Hi Anna, I came out when I was 18 (I am now 28) and I was dating actively and continuously from that point on until I was 23. By dating continuously, I mean there were a few women I dated for spans of months to years, and I was never single for more than a year, and I even snuck in a few one night standers (which are totally, absolutely yucko and never to be repeated).
After I ended my last relationship five years ago, my dating and sex life has almost been nonexistent. Part of the excessively long dry spell was a combination of me not wanting to be in a relationship for a while after my last ended, and partially because I went back to school and was insanely, crazy busy for several years. Now, school is done and I am super empowered and happy about being single, and I am incredibly grateful for what I have gained from being single. But I have love to give! And I’d like some TLC myself. And sharing and intimacy are notably lacking in my life, and my heart feels starved. I thought that with the increased time and money I now have after graduation, dating would be easy and natural. For some reason, in my recent pursuit of trying to bring sex/dating/relationships/intimacy/romance/love/or any combo of that back in my life, I am at a standstill.
I have some insights into my struggles: First, I look straight. So much so that gay friends with whom I have only presented myself as homo have asked if I’d want to date a guy and question me with the whole “Are you sure you’re not straight?” bit. So, part of the problem is having to continuously cope with being invisible and not taken seriously by my own people. I am not one to bring up my sexuality, mostly because I have been so incredibly single, so there was no love interest or girlfriend to reference.
Second: Yes, I’ve had a few girlfriends, but none for longer than a couple of years, and I’ve only had a few. This means I am nearly paralyzed with worry that expectations about my sexual “skills” and experience will be about, well, five years beyond where they are. And people will find my long-term singleness as a red flag, or they’ll be turned off by my lack of a longer long-term relationship. And so I’ll have to suffer the embarrassment of being rejected for being bad in bed and the frustration of being overlooked for lack of experience.
Third, related to the “straight look,” I seem to get pursued by these super-top butches, which I’m not really into. I wish I could be as confident about getting back on the lady as I am about other big, scary, worthwhile, and necessary areas of life.
I’d appreciate any insights/advice you might have for me so I can move forward from my stuck spot.
Anna says: I’m happy to, but I think you’re putting the U-Haul in front of the horse a bit. Let me tackle the easiest question first. Don’t worry about your sex skills. Bedroom talents aren’t like milk products: They don’t have an expiration date. Plus, I assure you, people have been screwing each other for thousands of years, and it basically hasn’t changed. Sure, now we have sex swings, and toys shaped like presidents (Don’t Google that, Mom), but all you really need to be stellar in the sack is confidence and communication skills. Based on your letter alone, I know you have the latter. Now you just have to work on the former. Let’s discuss that, or “get on the lady” as you say, which is maybe my new favorite expression.

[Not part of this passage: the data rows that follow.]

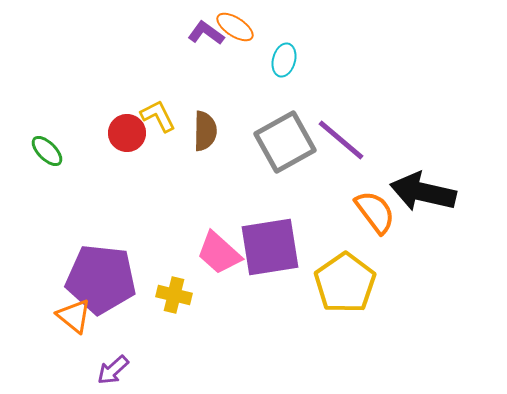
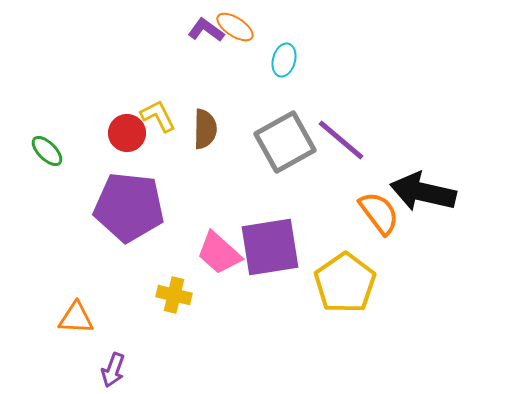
purple L-shape: moved 3 px up
brown semicircle: moved 2 px up
orange semicircle: moved 4 px right, 1 px down
purple pentagon: moved 28 px right, 72 px up
orange triangle: moved 2 px right, 2 px down; rotated 36 degrees counterclockwise
purple arrow: rotated 28 degrees counterclockwise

First, the straight appearing/invisibility problem. Yes, it sucks. I wish we would all wear queer badges, and I’m not even kidding about that. It’d make flirting so much easier. If only the hanky code wasn’t so confusing. Unfortunately, we live in a world where straight is the default assumption. Even those super-top butches you mentioned still have to correct people from time to time. But! Your appearance is just one small fraction of who you are. I’ve never been read as anything but straight in my day-to-day life, and because of that, I’ve had to devise other methods for getting the message across. If you can get over the initial discomfort, talking about it as much as possible helps immensely. You don’t have to be all, “Pass me the Ovaltine. I’m gay!” But there are tons of cultural cues and symbols you can draw from if you are trying to send a message about liking girls. Music, art, TV shows, movies, books, jokes about Birkenstocks/tofu/cohabitation, gay events, gay politics, and on and on. In other words, you don’t have to reference a girlfriend in order to get the point across.
I’m sorry that your friends feel the need to question your sexual identity. That has more to do with their biases than anything you’ve done. Still. Tell them to cut that s–t out. Remember, too, that you’re hardly alone. Lots of queer people don’t “look queer.” If you’re need of some reinforcement or inspiration, read books and essays about femme visibility. A few to start you off are Brazen Femme, The Beauty of Femme,” or Visible: A Femmethology.
In regards to the periods in your life when you were focusing on other things besides love, that’s not a red flag. If anything, it’s a green flag. It proves you were living your life. Contrary to, like, every women’s magazine in the Western world, being single isn’t a disease. I know it seems that way. We can’t help but live in a society that demonizes those who aren’t in a relationship or constantly seeking one, but you don’t have to listen to it. Long periods of being single are common. There’s nothing to be ashamed of for prioritizing your life to meet your non-love goals.
I wish I had a crystal ball to tell you when you’ll meet Ms. Right. But I can’t. Because the patent is still pending. Until then, embrace your life, your accomplishments, and savvy. That confident girl who knows what she wants and goes after it is there, just under the surface. Live the life you want, with as few regrets as possible until she bursts free.